Tally the lines of the records that contain the string "Falling", then give the total and nothing more.

Segment Start: Source data

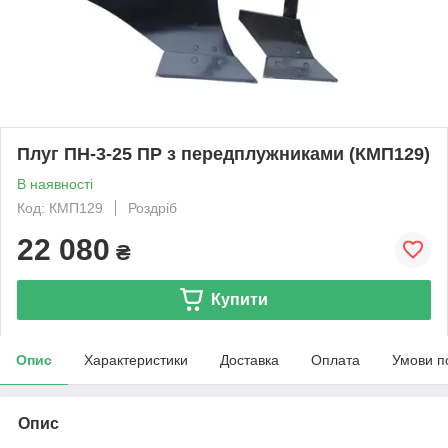
Плуг ПН-3-25 ПР з передплужниками (КМП129)
В наявності
Код: КМП129
Роздріб
22 080
₴
Купити
Опис
Характеристики
Доставка
Оплата
Умови п
Опис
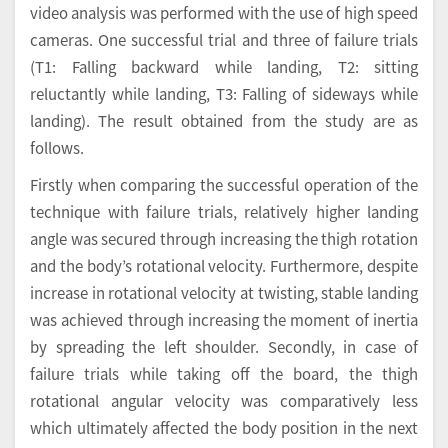
video analysis was performed with the use of high speed
cameras. One successful trial and three of failure trials
(T1: Falling backward while landing, T2: sitting
reluctantly while landing, T3: Falling of sideways while
landing). The result obtained from the study are as
follows.
Firstly when comparing the successful operation of the
technique with failure trials, relatively higher landing
angle was secured through increasing the thigh rotation
and the body’s rotational velocity. Furthermore, despite
increase in rotational velocity at twisting, stable landing
was achieved through increasing the moment of inertia
by spreading the left shoulder. Secondly, in case of
failure trials while taking off the board, the thigh
rotational angular velocity was comparatively less
which ultimately affected the body position in the next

Segment End: Source data

Finished exercise
2